US Meets Goal of Admitting 10,000 Syrian Refugees in a Year

The Obama administration met their goal of welcoming 10,000 refugees early.

— -- A month ahead of schedule, the Obama administration has announced that it has met a goal set a year ago to welcome 10,000 Syrian refugees.

"The 10,000th Syrian refugee will arrive this afternoon (Monday)," National Security Advisor Susan Rice announced in a statement.

"On behalf of the President and his Administration, I extend the warmest of welcomes to each and every one of our Syrian arrivals, as well as the many other refugees resettled this year from all over the world," Rice wrote in the statement.
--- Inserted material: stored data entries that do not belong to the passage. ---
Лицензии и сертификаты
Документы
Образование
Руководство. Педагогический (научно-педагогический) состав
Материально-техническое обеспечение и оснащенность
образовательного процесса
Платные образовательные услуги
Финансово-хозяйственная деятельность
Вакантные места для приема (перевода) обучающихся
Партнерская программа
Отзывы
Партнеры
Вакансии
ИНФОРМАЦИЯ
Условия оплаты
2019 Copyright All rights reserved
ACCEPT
The U.S. government’s goal was to welcome 10,000 refugees within this fiscal year, which ends September 30th.

In total, nearly five million people have fled Syria since 2011, according to the U.N., the vast majority of which are living now in Turkey, Jordan and Lebanon.

A policy director at Church World Service, who has worked closely with the U.S. government and nonprofits to resettle Syrian refugees, described the 10,000-benchmark as sort of bitter-sweet. "It was sort of a meager goal to begin with," Jen Smyers told ABC News.
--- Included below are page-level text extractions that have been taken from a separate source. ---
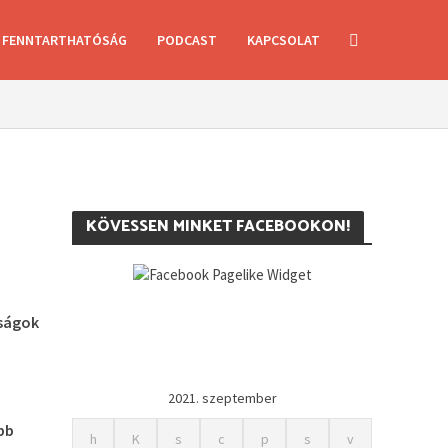
FENNTARTHATÓSÁG
PODCAST
KAPCSOLAT
KÖVESSEN MINKET FACEBOOKON!
rságok
2021. szeptember
bb
h
K
s
c
p
s
v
"This demonstrates that where there’s a will, there’s a way," Smyers continued. "But if we had been processing Syrian refugee applications for the last four years then many more people could be rebuilding their lives in safety, rather than risking their lives to take the very dangerous trip across the Atlantic."

"We would like to see the U.S. demonstrate more leadership on this," Smyers added, referencing the fact that the U.S. took in hundreds of thousand of Vietnamese refugees during and after their civil war.

Secretary of State John Kerry has said the U.S. plans to take in 85,000 refugees from around the world this year in total. "We recognize that more needs to be done to help those who are besieged inside Syria; more has to be done to assist refugees; more has to be done to support Syria’s neighbors, Lebanon, Jordan, and Turkey; and more has to be done to resolve this brutal conflict that has cost far too many lives and forced far too many people from their homes."

During a briefing today, State Department spokesperson John Kirby said he believed the U.S. would likely take in additional refugees from Syria this year.